[Collected data]
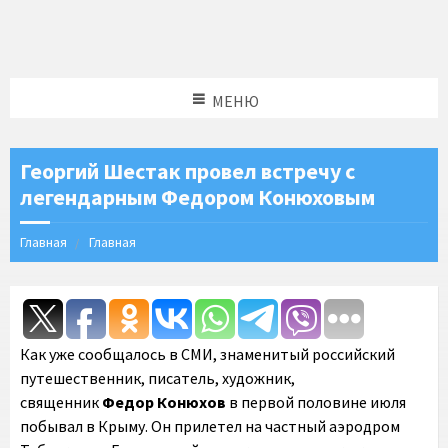
МЕНЮ
Георгий Шестак провел встречу с
легендарным Федором Конюховым
Главная
Главная
Как уже сообщалось в СМИ, знаменитый российский
путешественник, писатель, художник,
священник
Федор Конюхов
в первой половине июля
побывал в Крыму. Он прилетел на частный аэродром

### Required work
Your task is to transcribe the line containing "Федор Конюхов" and every line after it, through the last line of the data, exactly as written and with nothing more.

### Expected output
Федор Конюхов
в первой половине июля
побывал в Крыму. Он прилетел на частный аэродром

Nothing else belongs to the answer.